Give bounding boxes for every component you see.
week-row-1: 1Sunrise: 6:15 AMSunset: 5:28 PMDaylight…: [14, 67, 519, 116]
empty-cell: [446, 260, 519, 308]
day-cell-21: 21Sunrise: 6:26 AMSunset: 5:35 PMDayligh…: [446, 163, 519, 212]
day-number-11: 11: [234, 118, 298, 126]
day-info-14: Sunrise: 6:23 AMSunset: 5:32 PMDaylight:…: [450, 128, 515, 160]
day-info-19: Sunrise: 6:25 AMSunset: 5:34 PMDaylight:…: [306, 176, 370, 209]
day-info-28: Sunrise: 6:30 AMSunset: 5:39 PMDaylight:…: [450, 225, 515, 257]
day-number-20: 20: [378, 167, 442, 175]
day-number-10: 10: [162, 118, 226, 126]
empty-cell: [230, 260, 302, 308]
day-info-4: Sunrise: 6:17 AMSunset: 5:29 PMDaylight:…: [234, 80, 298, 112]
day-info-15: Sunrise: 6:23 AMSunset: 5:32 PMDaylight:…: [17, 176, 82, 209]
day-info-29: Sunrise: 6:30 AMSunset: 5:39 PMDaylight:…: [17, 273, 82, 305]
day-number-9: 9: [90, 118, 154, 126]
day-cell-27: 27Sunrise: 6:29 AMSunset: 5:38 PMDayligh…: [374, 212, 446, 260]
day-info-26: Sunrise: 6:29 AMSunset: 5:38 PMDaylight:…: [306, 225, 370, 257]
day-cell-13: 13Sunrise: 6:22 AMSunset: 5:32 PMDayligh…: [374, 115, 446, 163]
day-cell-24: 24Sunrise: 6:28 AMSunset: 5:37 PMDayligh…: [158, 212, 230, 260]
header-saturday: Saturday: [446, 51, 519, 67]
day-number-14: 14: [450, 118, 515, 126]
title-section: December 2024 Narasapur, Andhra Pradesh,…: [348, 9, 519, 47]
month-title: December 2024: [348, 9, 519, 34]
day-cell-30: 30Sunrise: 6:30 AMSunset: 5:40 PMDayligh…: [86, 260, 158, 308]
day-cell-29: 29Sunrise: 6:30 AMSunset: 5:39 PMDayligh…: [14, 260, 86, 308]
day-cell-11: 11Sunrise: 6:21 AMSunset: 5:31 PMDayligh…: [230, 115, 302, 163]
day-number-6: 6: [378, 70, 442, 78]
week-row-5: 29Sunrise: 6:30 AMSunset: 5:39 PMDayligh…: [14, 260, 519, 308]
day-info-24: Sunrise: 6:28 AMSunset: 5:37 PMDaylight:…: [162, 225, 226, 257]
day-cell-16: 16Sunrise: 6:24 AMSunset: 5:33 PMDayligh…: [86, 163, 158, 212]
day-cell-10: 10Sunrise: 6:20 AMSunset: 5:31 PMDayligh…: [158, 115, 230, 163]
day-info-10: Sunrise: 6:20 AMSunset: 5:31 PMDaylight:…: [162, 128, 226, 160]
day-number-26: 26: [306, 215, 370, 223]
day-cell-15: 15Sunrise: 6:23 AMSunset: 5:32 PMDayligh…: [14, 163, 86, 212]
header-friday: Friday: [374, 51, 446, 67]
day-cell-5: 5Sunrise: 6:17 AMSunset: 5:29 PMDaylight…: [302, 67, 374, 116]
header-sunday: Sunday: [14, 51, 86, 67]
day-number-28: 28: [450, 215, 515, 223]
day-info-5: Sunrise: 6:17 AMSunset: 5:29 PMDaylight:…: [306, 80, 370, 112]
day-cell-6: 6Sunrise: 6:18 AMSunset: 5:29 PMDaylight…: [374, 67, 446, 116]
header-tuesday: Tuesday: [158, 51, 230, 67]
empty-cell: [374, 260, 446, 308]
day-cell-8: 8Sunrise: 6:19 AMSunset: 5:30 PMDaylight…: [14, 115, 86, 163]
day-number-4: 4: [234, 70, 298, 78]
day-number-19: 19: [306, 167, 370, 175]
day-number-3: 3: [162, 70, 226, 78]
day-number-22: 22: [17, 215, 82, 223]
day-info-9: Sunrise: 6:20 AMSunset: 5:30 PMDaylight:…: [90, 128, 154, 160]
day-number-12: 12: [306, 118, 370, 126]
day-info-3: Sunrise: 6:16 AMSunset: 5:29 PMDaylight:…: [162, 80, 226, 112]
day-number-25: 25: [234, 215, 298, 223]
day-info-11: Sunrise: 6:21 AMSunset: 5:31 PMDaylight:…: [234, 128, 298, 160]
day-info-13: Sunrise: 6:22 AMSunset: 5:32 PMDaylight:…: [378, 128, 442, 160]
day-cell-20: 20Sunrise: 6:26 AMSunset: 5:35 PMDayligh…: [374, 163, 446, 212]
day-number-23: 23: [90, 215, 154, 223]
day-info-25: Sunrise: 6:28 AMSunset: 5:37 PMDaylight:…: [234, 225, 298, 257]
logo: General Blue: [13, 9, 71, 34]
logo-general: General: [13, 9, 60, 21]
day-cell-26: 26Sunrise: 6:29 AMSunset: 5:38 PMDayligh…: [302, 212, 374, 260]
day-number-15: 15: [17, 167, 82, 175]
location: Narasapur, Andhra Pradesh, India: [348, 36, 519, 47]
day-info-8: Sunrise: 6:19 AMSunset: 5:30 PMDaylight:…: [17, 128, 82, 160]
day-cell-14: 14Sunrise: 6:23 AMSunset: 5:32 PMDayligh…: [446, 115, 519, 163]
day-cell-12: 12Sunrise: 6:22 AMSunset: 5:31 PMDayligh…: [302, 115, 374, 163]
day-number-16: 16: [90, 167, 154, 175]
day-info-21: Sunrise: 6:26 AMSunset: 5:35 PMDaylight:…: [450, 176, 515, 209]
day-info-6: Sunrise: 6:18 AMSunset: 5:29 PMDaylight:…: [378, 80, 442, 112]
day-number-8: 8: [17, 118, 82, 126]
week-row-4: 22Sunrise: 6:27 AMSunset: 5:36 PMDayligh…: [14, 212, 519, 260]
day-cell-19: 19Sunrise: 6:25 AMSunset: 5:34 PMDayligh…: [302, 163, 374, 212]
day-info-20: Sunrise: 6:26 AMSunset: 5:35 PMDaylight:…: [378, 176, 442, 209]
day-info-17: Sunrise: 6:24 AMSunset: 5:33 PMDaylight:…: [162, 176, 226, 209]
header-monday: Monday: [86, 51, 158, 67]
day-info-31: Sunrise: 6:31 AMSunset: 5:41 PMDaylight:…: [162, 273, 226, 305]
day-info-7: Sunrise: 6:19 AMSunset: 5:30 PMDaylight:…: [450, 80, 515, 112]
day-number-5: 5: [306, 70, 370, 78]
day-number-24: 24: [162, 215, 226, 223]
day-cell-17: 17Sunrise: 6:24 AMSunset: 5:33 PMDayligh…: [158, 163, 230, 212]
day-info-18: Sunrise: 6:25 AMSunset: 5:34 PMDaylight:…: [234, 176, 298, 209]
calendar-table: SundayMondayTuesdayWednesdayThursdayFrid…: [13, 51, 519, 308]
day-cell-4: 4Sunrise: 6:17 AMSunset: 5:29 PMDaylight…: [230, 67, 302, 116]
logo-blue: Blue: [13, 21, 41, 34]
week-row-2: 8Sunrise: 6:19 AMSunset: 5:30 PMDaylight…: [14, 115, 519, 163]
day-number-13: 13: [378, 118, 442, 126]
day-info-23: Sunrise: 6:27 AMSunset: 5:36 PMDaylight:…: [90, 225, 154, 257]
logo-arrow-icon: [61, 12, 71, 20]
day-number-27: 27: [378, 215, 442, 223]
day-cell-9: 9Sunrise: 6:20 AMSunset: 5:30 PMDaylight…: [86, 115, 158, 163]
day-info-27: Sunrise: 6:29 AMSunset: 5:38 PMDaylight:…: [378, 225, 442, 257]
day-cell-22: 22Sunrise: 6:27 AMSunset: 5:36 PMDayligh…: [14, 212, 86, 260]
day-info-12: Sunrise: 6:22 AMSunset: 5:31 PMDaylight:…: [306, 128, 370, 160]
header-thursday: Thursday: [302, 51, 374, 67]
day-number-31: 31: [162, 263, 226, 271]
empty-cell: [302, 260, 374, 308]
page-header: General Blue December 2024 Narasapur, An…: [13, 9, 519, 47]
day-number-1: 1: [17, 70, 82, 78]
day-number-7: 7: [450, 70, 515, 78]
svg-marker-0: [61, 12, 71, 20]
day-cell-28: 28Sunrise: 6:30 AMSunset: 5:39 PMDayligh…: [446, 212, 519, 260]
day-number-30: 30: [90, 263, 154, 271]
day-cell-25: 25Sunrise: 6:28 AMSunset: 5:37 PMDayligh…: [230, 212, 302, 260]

|---|

*Task details*:
Please return all lines above in which the string "header" is found.

*Solved exercise*:
header-saturday: Saturday: [446, 51, 519, 67]
header-friday: Friday: [374, 51, 446, 67]
header-sunday: Sunday: [14, 51, 86, 67]
header-tuesday: Tuesday: [158, 51, 230, 67]
header-monday: Monday: [86, 51, 158, 67]
header-thursday: Thursday: [302, 51, 374, 67]
page-header: General Blue December 2024 Narasapur, An…: [13, 9, 519, 47]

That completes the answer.